Although I prefer the 5 for 5 concept because it proactively obtains prospect names and contact information, some organizations don't want to be responsible for the passes, nor do they want to sell on behalf of one for-profit organization. In an effort to make it as easy as possible for any organization big, small, young or old, to tap into this type of fundraising effort, our Australian distributor, Jamie Hayes, created a second option. Instead of selling the passes, the organization simply distributes the passes around town and receives $5 for every pass that is returned to the club for a tour.
Some club operators balk at the thought of paying someone $5 for a tour, but the reality of the situation is that a club's average lead acquisition cost is much higher, making this a low-cost lead. Remember, the $5 is only given for a complete tour and presentation. You can also spice up this promotion by having an interscholastic competition, giving the school that has the most guest passes returned a prize of $500. This type of twist takes more organizational skills to keep the competition interesting and growing, and you need to set a minimum number of returns in order to receive the prize, but taking the time and effort should pay off in the increased number of guest passes hitting your community and the possible PR that could come out of the competition.
The final offbeat promotion is an internal marketing idea. It is another twist on a successful promotion that was covered in a previous year's Marketing Matters. Some of you may remember the birthday card promotion. This is where the names and addresses of people whose birthday it is that month are obtained and a card is sent to them. Inside the card is a trial membership to the club, usually for 30 days. To increase response rate our centers have also given the recipient a free mini-facial. Of course, a club that does not offer aesthetic treatments could add something else, like a personal training session.

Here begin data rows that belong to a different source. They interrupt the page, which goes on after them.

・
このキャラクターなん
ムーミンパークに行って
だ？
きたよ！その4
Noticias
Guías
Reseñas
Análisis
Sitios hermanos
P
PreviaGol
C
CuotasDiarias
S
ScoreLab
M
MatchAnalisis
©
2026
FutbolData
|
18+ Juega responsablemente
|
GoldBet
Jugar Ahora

The twist came from a women's-only facility that offered to each birthday card recipient a gift box that was filled with a variety of goodies like a t-shirt, water bottle, sweat towel and diet booklet. The direct mail piece that was sent had a picture of the gift-wrapped box and the side panel had a photo that showed all the enclosed goodies. The addition of the photograph of goodies dramatically increased the response rate to the mailing. When they arrived at the facility, a gift box was wrapped for the birthday guest and was handed to her at check in, which increased rapport and comfort level because the guest stopped being suspicious about a potential “bait and switch” promotion. Although the cost of each tour increased by almost $7, the added number of responses and ultimate sales was worth the investment. Furthermore, the potential for future sales of missed guests was higher because the gifts were fitness oriented — almost all the people who responded had some level of interest in fitness. Therefore, with a good missed guest sales strategy, this promotion can create two waves of sales; the immediate sales from the tours and the future sales from follow up.
Whether using door hangers at clothing stores or laundromats, creating a 5 for 5 guest pass program or taking the time to run a birthday card promotion, these are offbeat marketing ideas that you don't see being used much in the club business. Finding creative ways to attract prospects at low cost is the only way many smaller, owner-operated fitness centers will survive in today's competitive market. It may take time and energy to plan and execute the ideas we have discussed over the past eight months, but doing so will lead to more prospects and a greater level of success.